Exporting data from MatrixTable into TSV

Hi all! I know that I am able to export a Table into a TSV file, but can I choose a few entries/rows/cols from a MatrixTable and export it into a TSV? Thank you so much!

Exporting columns to a TSV is not possible because TSVs have no obvious way to represent column metadata. You could export a single entry field to a TSV:

small_mt.GT.export('output/gt.tsv')

If you want to include more row fields you can add them as key fields:

small_mt = small_mt.key_rows_by(*mt.row_key, 'rowfield1', 'rowfield2', ...)
small_mt.GT.export('output/gt-with-some-row-fields.tsv')

You can export all of the entry fields, but they’ll be exported as a JSON dictionary:

small_mt.entry.export('output/all-entry-fields-as-json-dict.tsv')

More examples here.


Aside: If you’re just trying to get the data out of Hail and into Python, you might try localize_entries followed by collect:

In [9]: mt = hl.utils.range_matrix_table(2, 2) 
   ...: mt = mt.annotate_entries(x = (mt.row_idx + 1) * (mt.col_idx + 1)) 
   ...: t = mt.localize_entries('entries') 
   ...: t.collect()                                                                                                                                                                                                 
Out[9]: 
[Struct(row_idx=0, entries=[Struct(x=1), Struct(x=2)]),
 Struct(row_idx=1, entries=[Struct(x=2), Struct(x=4)])]

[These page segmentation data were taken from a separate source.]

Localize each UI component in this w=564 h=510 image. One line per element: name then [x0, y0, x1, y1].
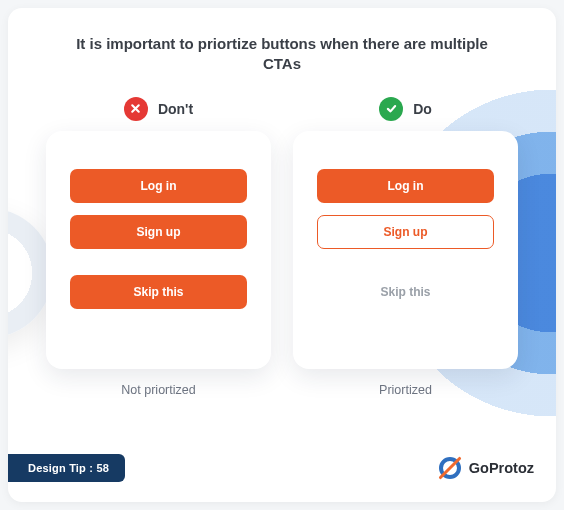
check-icon [379, 97, 403, 121]
login-button[interactable]: Log in [70, 169, 247, 203]
marker-dont-label: Don't [158, 101, 193, 117]
column-dont: Don't Log in Sign up Skip this Not prior… [46, 89, 271, 397]
comparison-columns: Don't Log in Sign up Skip this Not prior… [8, 89, 556, 397]
skip-button[interactable]: Skip this [317, 275, 494, 309]
signup-button[interactable]: Sign up [317, 215, 494, 249]
card-do: Log in Sign up Skip this [293, 131, 518, 369]
caption-do: Priortized [379, 383, 432, 397]
login-button[interactable]: Log in [317, 169, 494, 203]
canvas: It is important to priortize buttons whe… [8, 8, 556, 502]
marker-do-label: Do [413, 101, 432, 117]
page-title: It is important to priortize buttons whe… [8, 8, 556, 89]
column-do: Do Log in Sign up Skip this Priortized [293, 89, 518, 397]
footer: Design Tip : 58 GoProtoz [8, 444, 556, 502]
brand-name: GoProtoz [469, 460, 534, 476]
marker-dont: Don't [124, 97, 193, 121]
brand-logo-icon [439, 457, 461, 479]
tip-badge: Design Tip : 58 [8, 454, 125, 482]
caption-dont: Not priortized [121, 383, 195, 397]
brand: GoProtoz [439, 457, 534, 479]
card-dont: Log in Sign up Skip this [46, 131, 271, 369]
marker-do: Do [379, 97, 432, 121]
cross-icon [124, 97, 148, 121]
skip-button[interactable]: Skip this [70, 275, 247, 309]
signup-button[interactable]: Sign up [70, 215, 247, 249]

If you’re trying to convert Hail MTs to pandas, you probably want something like this:

In [28]: import hail as hl
    ...: import pandas as pd
    ...: 
    ...: mt = hl.utils.range_matrix_table(2, 2) 
    ...: mt = mt.annotate_entries(x = (mt.row_idx + 1) * (mt.col_idx + 1)) 
    ...: mt = mt.annotate_rows(row_field = hl.str('hello! ') + hl.str(mt.row_idx)) 
    ...:  
    ...:  
    ...: sample_names = hl.delimit(hl.array([hl.str(mt[key_field]) for key_field in mt.col_key]), '_').collect() 
    ...: t = mt.localize_entries('entries') 
    ...: t = t.annotate(**{ 
    ...:     s + '_' + field: t.entries[i][field] 
    ...:     for i, s in enumerate(sample_names) 
    ...:     for field in mt.entry 
    ...: }) 
    ...: t = t.drop('entries') 
    ...: df = pd.DataFrame(t.collect()) 
    ...: df.set_index(list(mt.row_key), inplace=True) 
    ...: df                                                                                                                                                                                                         
Out[28]: 
         0_x  1_x row_field
row_idx                    
0          1    2  hello! 0
1          2    4  hello! 1

Thank you so much for your response @danking! I am trying to export, but it seems to be taking a while. Is this an expensive operation?

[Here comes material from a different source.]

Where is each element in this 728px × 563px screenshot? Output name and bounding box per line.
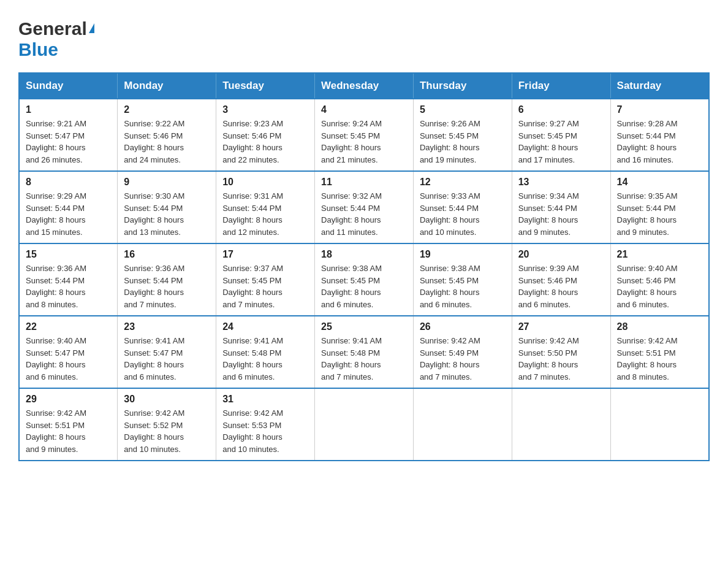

How many rows and how many columns are in your matrix table?

I believe there are at least a few hundred thousand rows…

If you have even a modest 1000 samples (columns), the absolute best case scenario is that your pandas data frame is about this big:

In [5]: 1000 * 500_000 * 8 / 1024 / 1024 / 1024                                                                                                                                                                     
Out[5]: 3.725290298461914

Nearly 3.7 GB. In reality it’s almost certainly bigger.

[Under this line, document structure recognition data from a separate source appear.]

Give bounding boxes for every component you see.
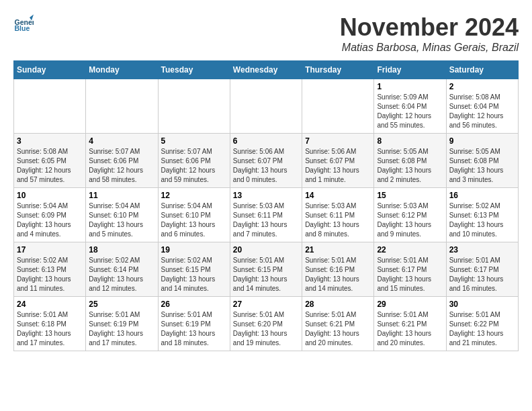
week-row-0: 1Sunrise: 5:09 AMSunset: 6:04 PMDaylight…: [14, 79, 519, 134]
day-info: Sunrise: 5:03 AMSunset: 6:11 PMDaylight:…: [305, 201, 371, 239]
day-number: 4: [89, 136, 154, 146]
week-row-1: 3Sunrise: 5:08 AMSunset: 6:05 PMDaylight…: [14, 134, 519, 188]
day-info: Sunrise: 5:03 AMSunset: 6:11 PMDaylight:…: [233, 201, 299, 239]
col-header-wednesday: Wednesday: [230, 61, 302, 79]
day-info: Sunrise: 5:01 AMSunset: 6:19 PMDaylight:…: [161, 310, 227, 348]
day-number: 24: [17, 300, 83, 309]
week-row-2: 10Sunrise: 5:04 AMSunset: 6:09 PMDayligh…: [14, 188, 519, 242]
logo-icon: General Blue: [13, 13, 34, 34]
col-header-thursday: Thursday: [302, 61, 374, 79]
week-row-4: 24Sunrise: 5:01 AMSunset: 6:18 PMDayligh…: [14, 297, 519, 351]
day-info: Sunrise: 5:05 AMSunset: 6:08 PMDaylight:…: [377, 147, 443, 185]
day-number: 8: [377, 136, 443, 146]
day-info: Sunrise: 5:01 AMSunset: 6:20 PMDaylight:…: [233, 310, 299, 348]
day-cell: [158, 79, 230, 134]
svg-text:Blue: Blue: [15, 24, 30, 32]
day-info: Sunrise: 5:08 AMSunset: 6:04 PMDaylight:…: [449, 93, 515, 130]
day-info: Sunrise: 5:01 AMSunset: 6:17 PMDaylight:…: [377, 256, 443, 293]
day-info: Sunrise: 5:04 AMSunset: 6:10 PMDaylight:…: [161, 201, 227, 239]
day-cell: 23Sunrise: 5:01 AMSunset: 6:17 PMDayligh…: [446, 242, 518, 297]
day-number: 11: [89, 191, 154, 200]
day-cell: 4Sunrise: 5:07 AMSunset: 6:06 PMDaylight…: [86, 134, 158, 188]
day-info: Sunrise: 5:05 AMSunset: 6:08 PMDaylight:…: [449, 147, 515, 185]
day-cell: 21Sunrise: 5:01 AMSunset: 6:16 PMDayligh…: [302, 242, 374, 297]
day-cell: 15Sunrise: 5:03 AMSunset: 6:12 PMDayligh…: [374, 188, 446, 242]
col-header-tuesday: Tuesday: [158, 61, 230, 79]
header-row: SundayMondayTuesdayWednesdayThursdayFrid…: [14, 61, 519, 79]
day-number: 10: [17, 191, 83, 200]
day-cell: [302, 79, 374, 134]
day-number: 17: [17, 245, 83, 255]
day-number: 1: [377, 82, 443, 91]
day-info: Sunrise: 5:04 AMSunset: 6:10 PMDaylight:…: [89, 201, 154, 239]
day-number: 7: [305, 136, 371, 146]
day-cell: [86, 79, 158, 134]
title-section: November 2024 Matias Barbosa, Minas Gera…: [340, 13, 519, 54]
day-cell: 12Sunrise: 5:04 AMSunset: 6:10 PMDayligh…: [158, 188, 230, 242]
day-info: Sunrise: 5:02 AMSunset: 6:15 PMDaylight:…: [161, 256, 227, 293]
day-cell: 13Sunrise: 5:03 AMSunset: 6:11 PMDayligh…: [230, 188, 302, 242]
day-info: Sunrise: 5:01 AMSunset: 6:17 PMDaylight:…: [449, 256, 515, 293]
day-number: 12: [161, 191, 227, 200]
week-row-3: 17Sunrise: 5:02 AMSunset: 6:13 PMDayligh…: [14, 242, 519, 297]
day-info: Sunrise: 5:01 AMSunset: 6:21 PMDaylight:…: [305, 310, 371, 348]
day-info: Sunrise: 5:04 AMSunset: 6:09 PMDaylight:…: [17, 201, 83, 239]
day-cell: 8Sunrise: 5:05 AMSunset: 6:08 PMDaylight…: [374, 134, 446, 188]
day-info: Sunrise: 5:01 AMSunset: 6:21 PMDaylight:…: [377, 310, 443, 348]
day-cell: 22Sunrise: 5:01 AMSunset: 6:17 PMDayligh…: [374, 242, 446, 297]
day-number: 2: [449, 82, 515, 91]
day-info: Sunrise: 5:06 AMSunset: 6:07 PMDaylight:…: [233, 147, 299, 185]
day-info: Sunrise: 5:01 AMSunset: 6:15 PMDaylight:…: [233, 256, 299, 293]
month-title: November 2024: [340, 13, 519, 42]
day-number: 18: [89, 245, 154, 255]
day-cell: 28Sunrise: 5:01 AMSunset: 6:21 PMDayligh…: [302, 297, 374, 351]
day-cell: 17Sunrise: 5:02 AMSunset: 6:13 PMDayligh…: [14, 242, 86, 297]
day-number: 23: [449, 245, 515, 255]
col-header-monday: Monday: [86, 61, 158, 79]
day-cell: 9Sunrise: 5:05 AMSunset: 6:08 PMDaylight…: [446, 134, 518, 188]
day-number: 13: [233, 191, 299, 200]
day-info: Sunrise: 5:02 AMSunset: 6:13 PMDaylight:…: [449, 201, 515, 239]
day-cell: 19Sunrise: 5:02 AMSunset: 6:15 PMDayligh…: [158, 242, 230, 297]
day-cell: 11Sunrise: 5:04 AMSunset: 6:10 PMDayligh…: [86, 188, 158, 242]
day-cell: 20Sunrise: 5:01 AMSunset: 6:15 PMDayligh…: [230, 242, 302, 297]
day-cell: 27Sunrise: 5:01 AMSunset: 6:20 PMDayligh…: [230, 297, 302, 351]
logo: General Blue: [13, 13, 34, 34]
day-cell: [14, 79, 86, 134]
col-header-saturday: Saturday: [446, 61, 518, 79]
day-cell: 24Sunrise: 5:01 AMSunset: 6:18 PMDayligh…: [14, 297, 86, 351]
day-number: 25: [89, 300, 154, 309]
day-number: 9: [449, 136, 515, 146]
day-info: Sunrise: 5:02 AMSunset: 6:14 PMDaylight:…: [89, 256, 154, 293]
day-cell: 25Sunrise: 5:01 AMSunset: 6:19 PMDayligh…: [86, 297, 158, 351]
day-number: 6: [233, 136, 299, 146]
day-cell: 6Sunrise: 5:06 AMSunset: 6:07 PMDaylight…: [230, 134, 302, 188]
day-cell: 18Sunrise: 5:02 AMSunset: 6:14 PMDayligh…: [86, 242, 158, 297]
day-number: 27: [233, 300, 299, 309]
day-info: Sunrise: 5:06 AMSunset: 6:07 PMDaylight:…: [305, 147, 371, 185]
day-info: Sunrise: 5:07 AMSunset: 6:06 PMDaylight:…: [89, 147, 154, 185]
day-number: 16: [449, 191, 515, 200]
day-number: 22: [377, 245, 443, 255]
day-cell: 10Sunrise: 5:04 AMSunset: 6:09 PMDayligh…: [14, 188, 86, 242]
day-number: 30: [449, 300, 515, 309]
day-cell: 5Sunrise: 5:07 AMSunset: 6:06 PMDaylight…: [158, 134, 230, 188]
page-header: General Blue November 2024 Matias Barbos…: [13, 13, 519, 54]
day-info: Sunrise: 5:01 AMSunset: 6:22 PMDaylight:…: [449, 310, 515, 348]
day-number: 20: [233, 245, 299, 255]
day-cell: 3Sunrise: 5:08 AMSunset: 6:05 PMDaylight…: [14, 134, 86, 188]
day-cell: 2Sunrise: 5:08 AMSunset: 6:04 PMDaylight…: [446, 79, 518, 134]
day-info: Sunrise: 5:02 AMSunset: 6:13 PMDaylight:…: [17, 256, 83, 293]
day-number: 26: [161, 300, 227, 309]
day-cell: 26Sunrise: 5:01 AMSunset: 6:19 PMDayligh…: [158, 297, 230, 351]
day-cell: [230, 79, 302, 134]
day-cell: 16Sunrise: 5:02 AMSunset: 6:13 PMDayligh…: [446, 188, 518, 242]
day-cell: 14Sunrise: 5:03 AMSunset: 6:11 PMDayligh…: [302, 188, 374, 242]
day-number: 14: [305, 191, 371, 200]
calendar-table: SundayMondayTuesdayWednesdayThursdayFrid…: [13, 60, 519, 351]
day-info: Sunrise: 5:07 AMSunset: 6:06 PMDaylight:…: [161, 147, 227, 185]
day-number: 28: [305, 300, 371, 309]
day-info: Sunrise: 5:03 AMSunset: 6:12 PMDaylight:…: [377, 201, 443, 239]
day-info: Sunrise: 5:01 AMSunset: 6:16 PMDaylight:…: [305, 256, 371, 293]
day-cell: 1Sunrise: 5:09 AMSunset: 6:04 PMDaylight…: [374, 79, 446, 134]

How many columns do you have? And do you have any code in between:

mt = hl.read_matrix_table(...)

and

t = mt.localize_entries('entries')

?

If you share your whole script I can help you find slow parts, but, in general, you should avoid loading an entire genetics dataset into memory (e.g. into pandas). Most genetics datasets are require the use of streaming operations which Hail automatically uses.

I just tried this:
new_mt.entries().PBT_GT.export(“gt.tsv”)
and it somehow worked. The file was around 100+ MB although they are a few million lines. Does this file size make sense, or was it truncated?

I can’t say if that file size makes sense because I do not know how many columns/samples you have. In general, I have no reason to believe that command will truncate the output.

If you’re exporting to text, I recommend using gt.tsv.bgz which will automatically compress the file and should be faster.

new_mt.entries().PBT_GT.export("gt.tsv") will create one row per variant, per sample. So you’ll have n_variants * n_samples rows. This is different from the VCF representation which has one row per variant.